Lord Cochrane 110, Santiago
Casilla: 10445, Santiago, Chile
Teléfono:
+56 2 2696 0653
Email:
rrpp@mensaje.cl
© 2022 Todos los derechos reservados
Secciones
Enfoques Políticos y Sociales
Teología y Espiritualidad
• • • •
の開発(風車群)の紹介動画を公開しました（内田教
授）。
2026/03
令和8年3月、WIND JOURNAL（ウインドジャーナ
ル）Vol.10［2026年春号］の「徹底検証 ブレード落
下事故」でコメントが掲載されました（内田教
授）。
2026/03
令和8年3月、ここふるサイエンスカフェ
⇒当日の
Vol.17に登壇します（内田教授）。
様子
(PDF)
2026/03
• • • •
Task goal:
Your response should be made up of the lines in the data that contain the word "Santiago".

Task response:
Lord Cochrane 110, Santiago
Casilla: 10445, Santiago, Chile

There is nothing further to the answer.